Converting Shoutcast W3C files into sound exchange format using Excel

By Bill Fawcett - WMRA

PRELIMINARY PROCESSING

FILE/OPEN/ALL FILES

select the W3c.log file of interest

(*) delimited

NEXT

[*] SPACE (the Shoutcast file is SPACE delimited)

FINISH

Trim Spreadsheet to about 16 days (this is not final trim)

At this point it may be helpful to move the column headers over the correct columns.

Move all to the left 1 column.

Delete Columns:

B C-dns

H sc-bytes

J avg bandwidth

Copy Column G x-duration before

Column E c-status

Delete Columns H & I

FILE/SAVE AS/TEXT (Tab Delimited) temp.txt

click past warnings

Close file

TRIM REFERRER CODE

FILE/OPEN/ALL FILES

select temp.txt

(*) delimited

NEXT

[*] TAB and [*] OTHER %

FINISH

Delete all columns H to end

STREAM CODE CLEANUP

If your stream code looks like this:

/stream?title=Unknown

Highlight Fields D(end) to D1

(click on D(end), hit shift key, pull slider bar up to D1. click on D1).

Find and Replace

FIND: /stream?title=Unknown

REPLACE: your callsign or stream ID

REPLACE ALL / CLOSE

TIME ZONE MANIPULATION

Insert two columns after column C

Dates in Excel are stored as a number of days since 1/1/1900

Time are a fraction of the day- so 12 noon, for instance, is .500000

The Date is in column B.

It will look like this: 4/9/2013

The time goes in Column C

It will look like this: 7:01:53

In our example, the data starts in Row 6, and we are EDT so we will add 4 hours.

Column D:

=sum(B6+C6)+(4/24) Substitute your offset for “4”

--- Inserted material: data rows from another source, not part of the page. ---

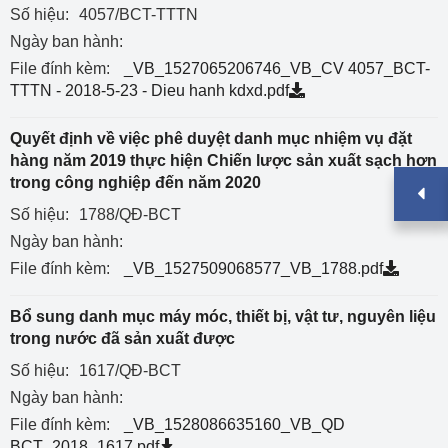
Số hiệu:
4057/BCT-TTTN
Ngày ban hành:
File đính kèm:
_VB_1527065206746_VB_CV 4057_BCT-
TTTN - 2018-5-23 - Dieu hanh kdxd.pdf
Quyết định về việc phê duyệt danh mục nhiệm vụ đặt
hàng năm 2019 thực hiện Chiến lược sản xuất sạch hơn
trong công nghiệp đến năm 2020
Số hiệu:
1788/QĐ-BCT
Ngày ban hành:
File đính kèm:
_VB_1527509068577_VB_1788.pdf
Bổ sung danh mục máy móc, thiết bị, vật tư, nguyên liệu
trong nước đã sản xuất được
Số hiệu:
1617/QĐ-BCT
Ngày ban hành:
File đính kèm:
_VB_1528086635160_VB_QD
BCT_2018_1617.pdf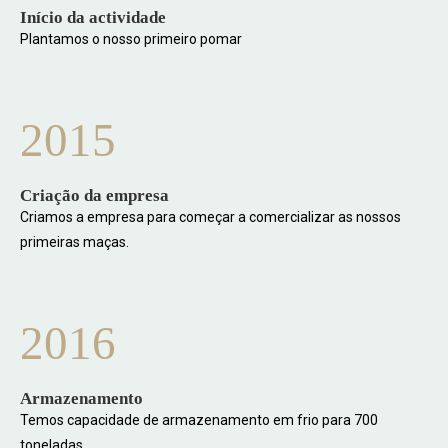
Início da actividade
Plantamos o nosso primeiro pomar
2015
Criação da empresa
Criamos a empresa para começar a comercializar as nossos
primeiras maças.
2016
Armazenamento
Temos capacidade de armazenamento em frio para 700
toneladas.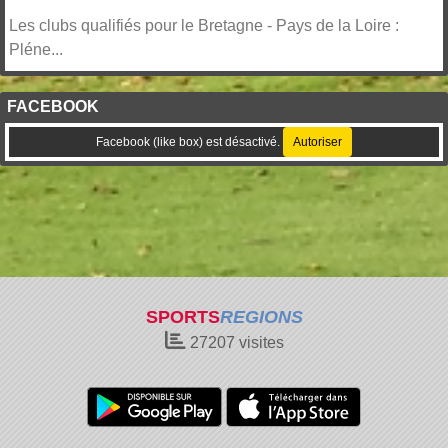
Les clubs qualifiés pour le Bretagne - Pays de la Loire :
Pléne...
FACEBOOK
Facebook (like box) est désactivé.
Autoriser
SPORTS
REGIONS
27207
visites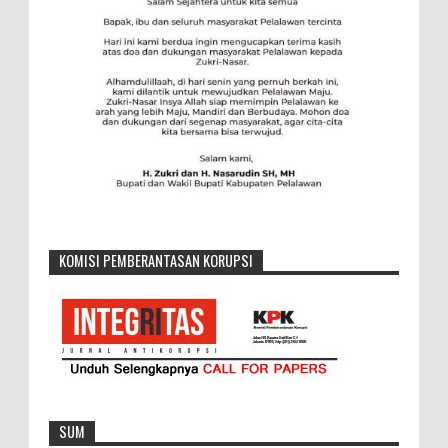
KOMISI PEMBERANTASAN KORUPSI
SUM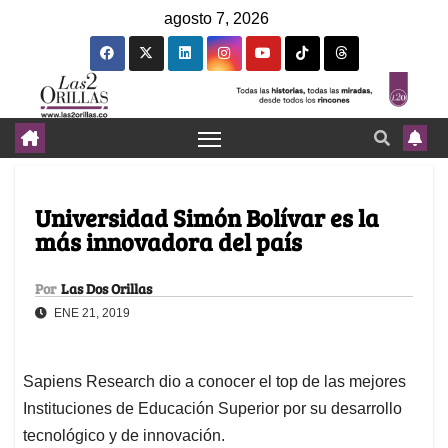
agosto 7, 2026
Universidad Simón Bolívar es la
más innovadora del país
Por
Las Dos Orillas
ENE 21, 2019
Sapiens Research dio a conocer el top de las mejores
Instituciones de Educación Superior por su desarrollo
tecnológico y de innovación.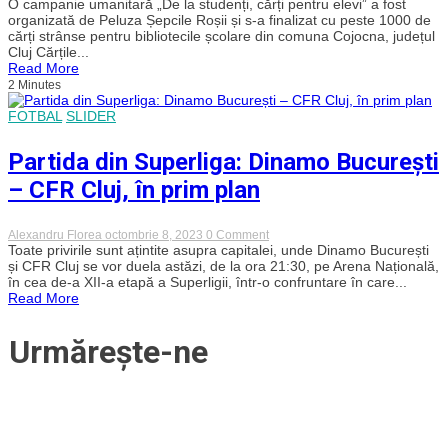
Fanii
O campanie umanitară „De la studenți, cărți pentru elevi” a fost
club
lui
organizată de Peluza Șepcile Roșii și s-a finalizat cu peste 1000 de
mai
„U”
stabil
cărți strânse pentru bibliotecile școlare din comuna Cojocna, județul
Cluj
ca
Cluj Cărțile...
au
CFR”
Read More
adunat
2 Minutes
peste
1000
de
FOTBAL
SLIDER
cărți
pentru
Partida din Superliga: Dinamo București
elevii
comunei
– CFR Cluj, în prim plan
Cojocna
on
Alexandru Florea
octombrie 8, 2023
0 Comment
Partida
Toate privirile sunt ațintite asupra capitalei, unde Dinamo București
din
și CFR Cluj se vor duela astăzi, de la ora 21:30, pe Arena Națională,
Superliga:
în cea de-a XII-a etapă a Superligii, într-o confruntare în care...
Dinamo
Read More
București
–
CFR
Urmărește-ne
Cluj,
în
prim
plan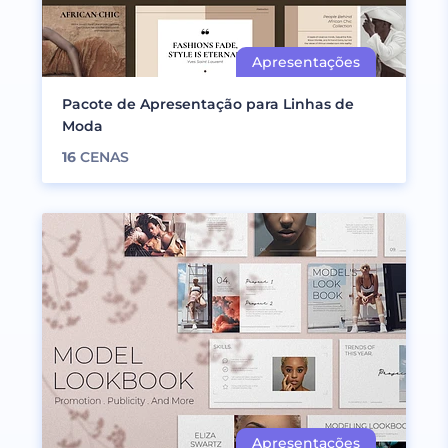
Pacote de Apresentação para Linhas de
Moda
16
CENAS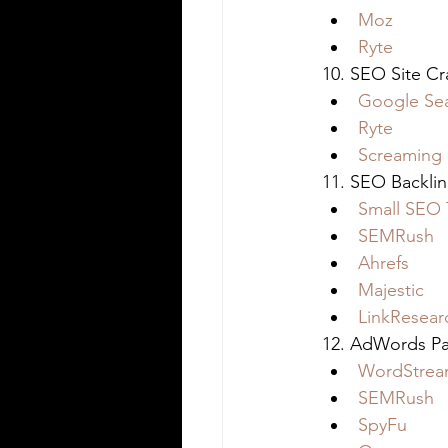
Moz
Ryte
10. SEO Site Cr
Google Se
Ryte
Screaming
11. SEO Backlin
Small SEO 
SEMRush
Ahrefs
Majestic
LinkResear
12. AdWords Pai
WordStre
SEMRush
SpyFu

the solution returned will be

4/9/13 11:01 DEPENDING ON HOW THAT COLUM IS FORMATTED

Now we need to break it down into a separate Date and Time field.

Simple, copy column D to column E

=sum(D1)

Now format Column D to DATE (Locale=English UK) (2001-03-14) yyyy:mm:dd

and format Column E to TIME (Locale=English UK) (13:30:55) hh:mm:ss

(note 2 options, choose the FIRST one with leading zeros)

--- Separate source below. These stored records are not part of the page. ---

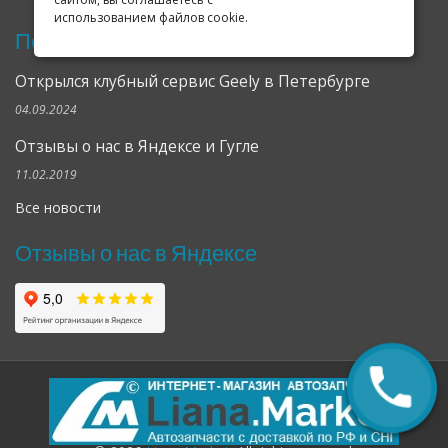
использованием файлов cookie.
Последние новости
Открылся клубный сервис Geely в Петербурге
04.09.2024
Отзывы о нас в Яндексе и Гугле
11.02.2019
Все новости
Отзывы о нас в Яндексе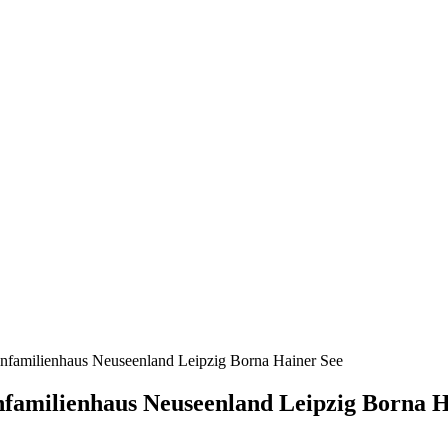
nfamilienhaus Neuseenland Leipzig Borna Hainer See
nfamilienhaus Neuseenland Leipzig Borna H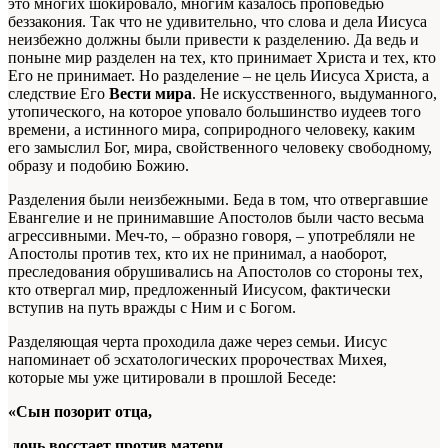
это многих шокировало, многим казалось проповедью
беззакония. Так что не удивительно, что слова и дела Иисуса
неизбежно должны были привести к разделению. Да ведь и
поныне мир разделен на тех, кто принимает Христа и тех, кто
Его не принимает. Но разделение – не цель Иисуса Христа, а
следствие Его
Вести мира
. Не искусственного, выдуманного,
утопического, на которое уповало большинство иудеев того
времени, а истинного мира, соприродного человеку, каким
его замыслил Бог, мира, свойственного человеку свободному,
образу и подобию Божию.
Разделения были неизбежными. Беда в том, что отвергавшие
Евангелие и не принимавшие Апостолов были часто весьма
агрессивными. Меч-то, – образно говоря, – употребляли не
Апостолы против тех, кто их не принимал, а наоборот,
преследования обрушивались на Апостолов со стороны тех,
кто отвергал мир, предложенный Иисусом, фактически
вступив на путь вражды с Ним и с Богом.
Разделяющая черта проходила даже через семьи. Иисус
напоминает об эсхатологических пророчествах Михея,
которые мы уже цитировали в прошлой Беседе:
«Сын позорит отца,
дочь восстает против матери,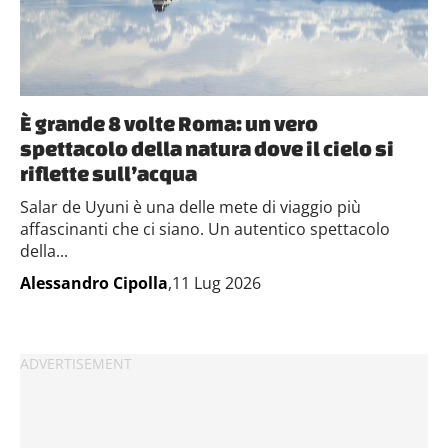
È grande 8 volte Roma: un vero
spettacolo della natura dove il cielo si
riflette sull’acqua
Salar de Uyuni è una delle mete di viaggio più
affascinanti che ci siano. Un autentico spettacolo
della...
Alessandro Cipolla
,11 Lug 2026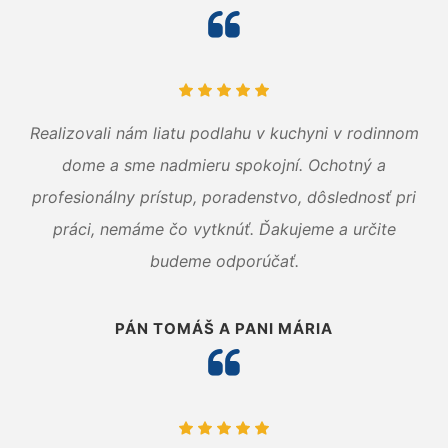
Realizovali nám liatu podlahu v kuchyni v rodinnom
dome a sme nadmieru spokojní. Ochotný a
profesionálny prístup, poradenstvo, dôslednosť pri
práci, nemáme čo vytknúť. Ďakujeme a určite
budeme odporúčať.
PÁN TOMÁŠ A PANI MÁRIA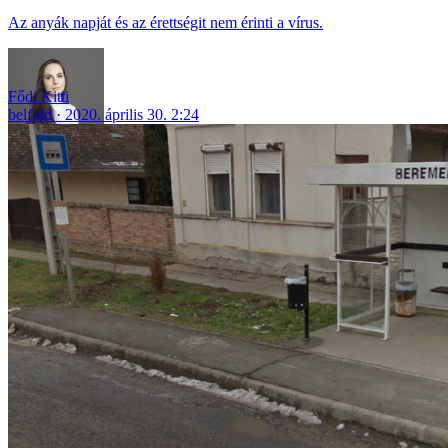
Az anyák napját és az érettségit nem érinti a vírus.
Fődi Kitti
belföld
2020. április 30. 2:24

Now copy the formula in D6 and E6 to all active rows in the spreadsheet.

Again, using the SHIFT and slider trick will speed things up on huge files.

Now, you need to FIX the data in the new columns before deleting the original columns;

select the entire columns D & E, copy, past special - VALUES. Do this for the new Day and Time column.

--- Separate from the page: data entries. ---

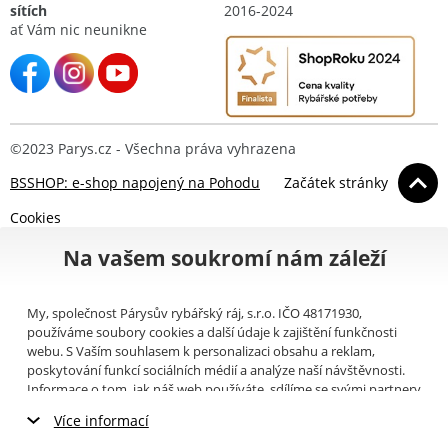
sítích
2016-2024
ať Vám nic neunikne
©2023 Parys.cz - Všechna práva vyhrazena
BSSHOP: e-shop napojený na Pohodu
Začátek stránky
Cookies
Na vašem soukromí nám záleží
My, společnost Párysův rybářský ráj, s.r.o. IČO 48171930,
používáme soubory cookies a další údaje k zajištění funkčnosti
webu. S Vaším souhlasem k personalizaci obsahu a reklam,
poskytování funkcí sociálních médií a analýze naší návštěvnosti.
Informace o tom, jak náš web používáte, sdílíme se svými partnery
pro sociální média, inzerci a analýzy (například Google).
Zde
si
Více informací
můžete přečíst, jak tyto informace Google používá. Partneři tyto
údaje mohou kombinovat s dalšími informacemi, které jste jim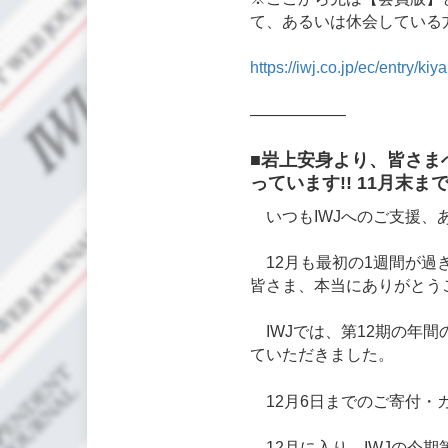
て、あるいは休会している
https://iwj.co.jp/ec/entry/ki
――――――
■岩上安身より、皆さまへ
っています!! 11月末
いつもIWJへのご支援、
12月も最初の1週間が過ぎ
皆さま、本当にありがとう
IWJでは、第12期の年間
ていただきました。
12月6日までのご寄付・
12月に入り、IWJの今期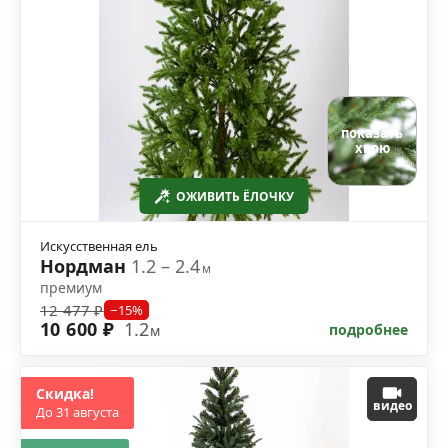
показать
хвою
ОЖИВИТЬ ЁЛОЧКУ
Искусственная ель
Нордман
1.2 – 2.4
м
премиум
12 477 ₽
−15%
10 600 ₽
1.2
подробнее
м
Скидка!
видео
До 31 августа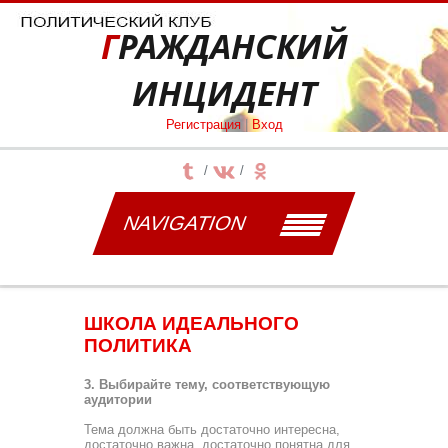
ГРАЖДАНСКИЙ
ИНЦИДЕНТ
Регистрация
|
Вход
NAVIGATION
ШКОЛА ИДЕАЛЬНОГО
ПОЛИТИКА
3. Выбирайте тему, соответствующую
аудитории
Тема должна быть достаточно интересна,
достаточно важна, достаточно понятна для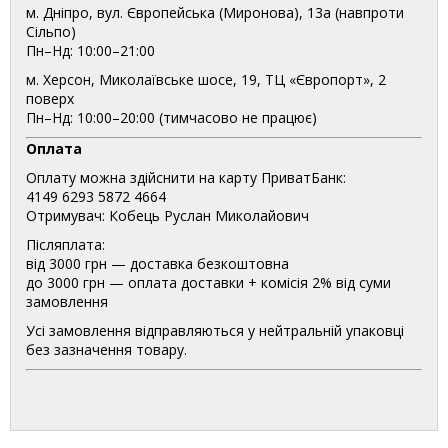
м. Дніпро, вул. Європейська (Миронова), 13а (навпроти
Сільпо)
Пн–Нд: 10:00–21:00
м. Херсон, Миколаївське шосе, 19, ТЦ «Європорт», 2
поверх
Пн–Нд: 10:00–20:00 (тимчасово не працює)
Оплата
Оплату можна здійснити на карту ПриватБанк:
4149 6293 5872 4664
Отримувач: Кобець Руслан Миколайович
Післяплата:
від 3000 грн — доставка безкоштовна
до 3000 грн — оплата доставки + комісія 2% від суми
замовлення
Усі замовлення відправляються у нейтральній упаковці
без зазначення товару.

Then delete the original time and date columns.

REMOVAL OF SUPERFLUOUS ROWS

Select the entire active block

(use SHIFT and slider trick)

Sort using column A, on Values A to Z

Check for any extra stuff at top and bottom, delete all rows.

You could easily have 500 rows of garbage starting with #

Select Active Block Again

Sort by Column B, on Values, Oldest to newest AND

Column C, on Values, smallest to largest

(Note- you could leave those columns in GENERAL format and just sort by one column)

Trim dates down to a 14 day period starting at Day 1 00:00:00 and ending at Day 1 +13 24:00:00.

EXPORT TO TAB DELIMITED FORMAT

Select Active Block again

Ctrl-C (copy)

Open new spreadsheet FILE/NEW/BLANK

With cursor in A1 PASTE - CNTRL-V

(This step eliminates any extra columns or rows)

FILE/SAVE AS/TEXT (Tab Delimited) Wxxx Q2 201x.txt

Click past warnings

DONE!

COMMON PROBLEMS

1. Trying to sort/process on ginormous whole sheet. Select active section only

2. Not using UK date and time codes

3. Not properly eliminating chaff from file which includes stuff like this:

#Software: SHOUTcast

#Version: 1.9.8

#Fields: c-ip c-dns date time cs-uri-stem c-status cs(User-Agent) sc-bytes x-duration avgbandwidth

4. Neglecting <copy/paste special VALUE> before trimming original date columns

5. Trying to span a time period which is part STANDARD and part DAYLIGHT.

wdfver 7-8-2013 1045